3a. Colour Haze, We Are

colour haze we are

Released by Elektrohasch Schallplatten and Ripple Music. Reviewed Dec. 3, 2019.

Every year I allow myself one addendum pick, and this is it. We Are was on last year’s list because it was digitally released, but the vinyl came out this year and it received its North American release this year as well, so it seemed only right to acknowledge that. So here it is in its proper place.

3. All Them Witches, Nothing as the Ideal

All-Them-Witches-Nothing-as-the-Ideal

Released by New West Records. Reviewed Sept. 3.

This is a band controlling their own narrative. Instead of Nothing as the Ideal being ‘the one they made as a three-piece,’ the Nashville outfit decided to make it ‘the one they recorded at Abbey Road.’ Were they thinking of it on those terms? Yeah, likely not, but it goes to demonstrate all the same just how much of themselves All Them Witches put into what they do musically, since not only are they continuing to refine and define and undefine their approach, but they’re setting the terms on which they do it. Each of their records has been a response to the one prior, but that conversation has never been so direct as to make them predictable. So what are they chasing? Apparently nothing. I’m not entirely sure I buy that as a complete answer, but I am sure I love these songs and the experiments with tape loops and other sounds that fill these spaces. Whatever they do next — or even if nothing — their run has been incredible and exciting and one only hopes their influence continues to spread over the next however many years.

2. Elephant Tree, Habits

elephant tree habits

Released by Deathwish Inc.. Reviewed April 13.

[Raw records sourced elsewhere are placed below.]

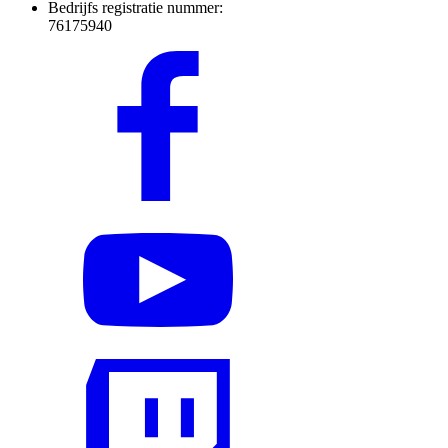
Bedrijfs registratie nummer:
76175940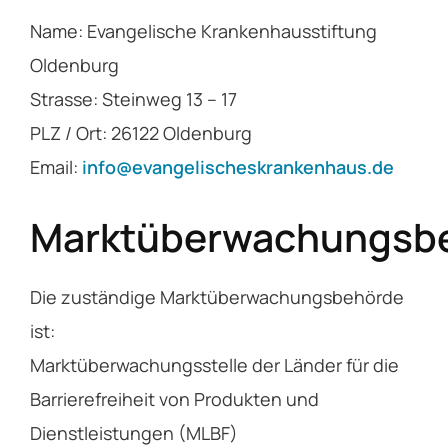
Name: Evangelische Krankenhausstiftung
Oldenburg
Strasse: Steinweg 13 – 17
PLZ / Ort: 26122 Oldenburg
Email:
info@evangelischeskrankenhaus.de
Marktüberwachungsb
Die zuständige Marktüberwachungsbehörde
ist:
Marktüberwachungsstelle der Länder für die
Barrierefreiheit von Produkten und
Dienstleistungen (MLBF)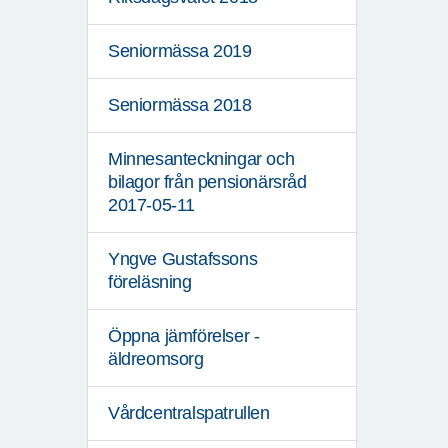
Seniormässa 2019
Seniormässa 2018
Minnesanteckningar och
bilagor från pensionärsråd
2017-05-11
Yngve Gustafssons
föreläsning
Öppna jämförelser -
äldreomsorg
Vårdcentralspatrullen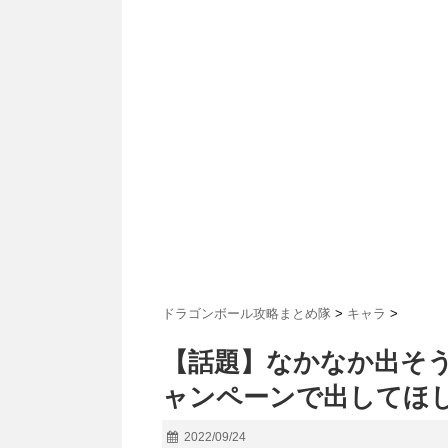
ドラゴンボール攻略まとめ隊
>
キャラ
>
【話題】なかなか出そ
ャンペーンで出してほ
2022/09/24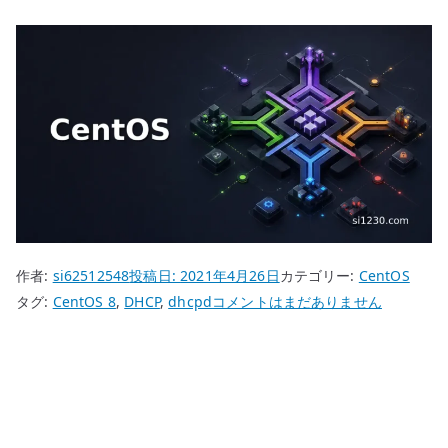
作者:
si62512548
投稿日:
2021年4月26日
カテゴリー:
CentOS
CentOS
タグ:
CentOS 8
,
DHCP
,
dhcpd
コメントはまだありません
8
DHCP
サ
ー
バ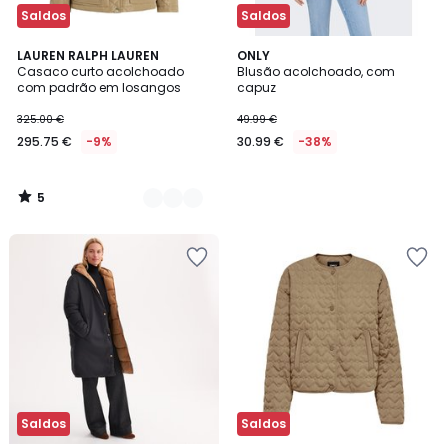
Saldos
Saldos
5
2
LAUREN RALPH LAUREN
ONLY
/
Casaco curto acolchoado
Blusão acolchoado, com
Cores
5
com padrão em losangos
capuz
325.00 €
49.99 €
295.75 €
-9%
30.99 €
-38%
5
/
5
Saldos
Saldos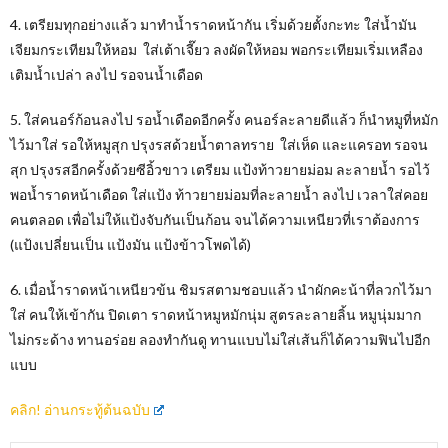
4. เตรียมทุกอย่างแล้ว มาทำน้ำราดหน้ากัน เริ่มด้วยตั้งกะทะ ใส่น้ำมัน
เจียมกระเทียมให้หอม ใส่เต้าเจี๊ยว ลงผัดให้หอม พอกระเทียมเริ่มเหลือง
เติมน้ำเปล่า ลงไป รอจนน้ำเดือด
5. ใส่คนอร์ก้อนลงไป รอน้ำเดือดอีกครั้ง คนอร์ละลายดีแล้ว ก็นำหมูที่หมัก
ไว้มาใส่ รอให้หมูสุก ปรุงรสด้วยน้ำตาลทราย ใส่เห็ด และแครอท รอจน
สุก ปรุงรสอีกครั้งด้วยซีอิ้วขาว เตรียม แป้งท้าวยายม่อม ละลายน้ำ รอไว้
พอน้ำราดหน้าเดือด ใส่แป้ง ท้าวยายม่อมที่ละลายน้ำ ลงไป เวลาใส่คอย
คนตลอด เพื่อไม่ให้แป้งจับกันเป็นก้อน จนได้ความเหนียวที่เราต้องการ
(แป้งเปลี่ยนเป็น แป้งมัน แป้งข้าวโพดได้)
6. เมื่อน้ำราดหน้าเหนียวข้น ชิมรสตามชอบแล้ว นำผักคะน้าที่ลวกไว้มา
ใส่ คนให้เข้ากัน ปิดเตา ราดหน้าหมูหมักนุ่ม สูตรละลายลิ้น หมูนุ่มมาก
ไม่กระด้าง ทานอร่อย ลองทำกันดู ทานแบบไม่ใส่เส้นก็ได้ความฟินไปอีก
แบบ
คลิก! อ่านกระทู้ต้นฉบับ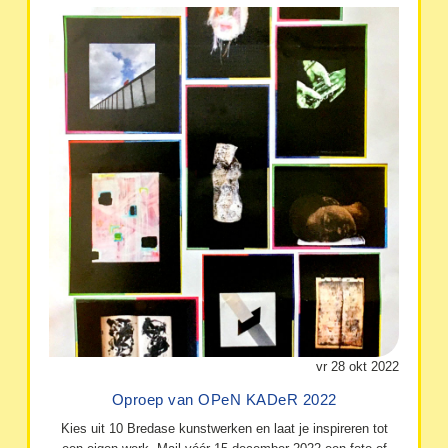
vr 28 okt 2022
Oproep van OPeN KADeR 2022
Kies uit 10 Bredase kunstwerken en laat je inspireren tot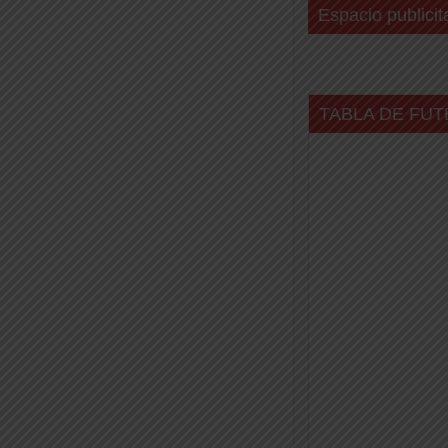
Espacio publicit
TABLA DE FUT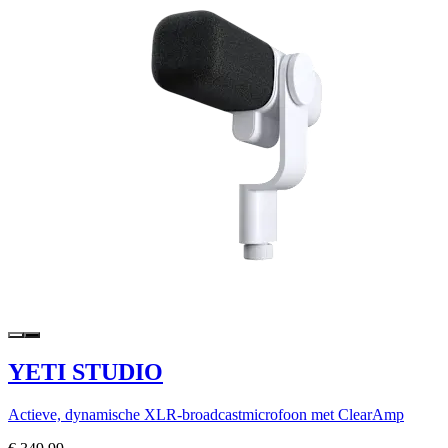
YETI STUDIO
Actieve, dynamische XLR-broadcastmicrofoon met ClearAmp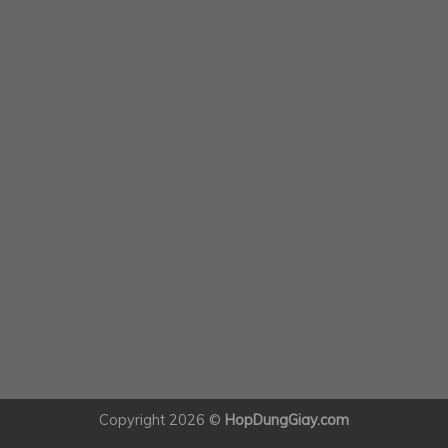
Copyright 2026 ©
HopDungGiay.com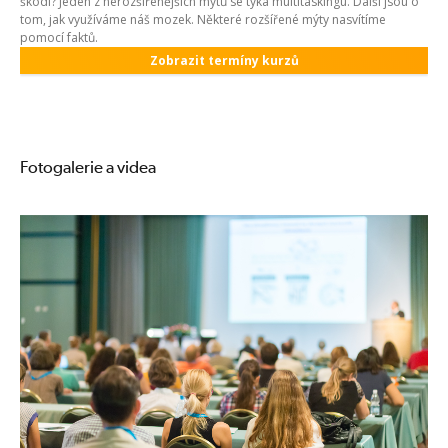
škodí? Jeden z nerozšířenějších mýtů se týká multitaskingu. Další jsou o
tom, jak využíváme náš mozek. Některé rozšířené mýty nasvítíme
pomocí faktů.
Zobrazit termíny kurzů
Fotogalerie a videa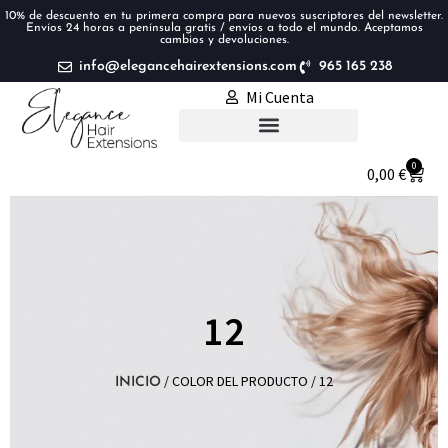
10% de descuento en tu primera compra para nuevos suscriptores del newsletter.
Envíos 24 horas a península gratis / envíos a todo el mundo. Aceptamos
cambios y devoluciones.
info@elegancehairextensions.com
965 165 238
Mi Cuenta
Extensiones de pelo
0
0,00
€
12
/ COLOR DEL PRODUCTO / 12
INICIO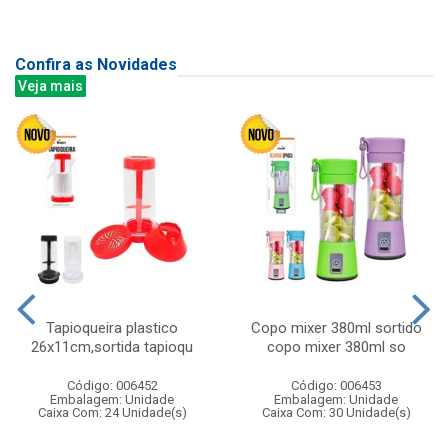
Confira as Novidades
Veja mais
Tapioqueira plastico
Copo mixer 380ml sortido
26x11cm,sortida tapioqu
copo mixer 380ml so
Código: 006452
Código: 006453
Embalagem: Unidade
Embalagem: Unidade
Caixa Com: 24 Unidade(s)
Caixa Com: 30 Unidade(s)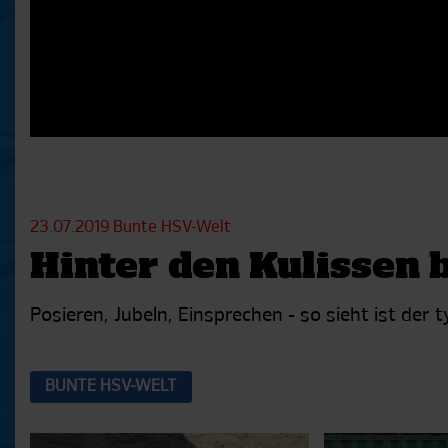
23.07.2019
Bunte HSV-Welt
Hinter den Kulissen
Posieren, Jubeln, Einsprechen - so sieht ist de
BUNTE HSV-WELT
Aktuelle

There was a high standard set by Elephant Tree‘s 2016 self-titled debut (review here), but their second LP, Habits, surpassed even the loftiest of expectations. With vocals centered around harmonies from guitarist Jack Townley and bassist Peter Holland, the former trio completed by drummer Sam Hart brought in guitarist/keyboardist John Slattery (also sometimes vocals), and the resultant breadth gave the material on Habits spaciousness beyond even what the first album promised. Drifting, rolling, unflinchingly melodic and somehow present even in its own escapism, Habits was not just an early highlight for a rough 2020, but a comforting presence throughout, and the further one dug into tracks like “Sails,” “Exit the Soul,” “Faceless,” “Wasted” and the acoustic “The Fall Chorus,” the more there was to find — let alone “Bird,” which I’ll happily put against anything else one might propose for song of the year. As their former UK label crumbled, Habits emerged unscathed and Elephant Tree‘s future continues to shine with ever more hope for things to come. Being able to say that about anything feels like a relief.

2020 Album of the Year

1. Lowrider, Refractions

Lowrider Refractions

Released by Blues Funeral Recordings. Reviewed Jan. 24.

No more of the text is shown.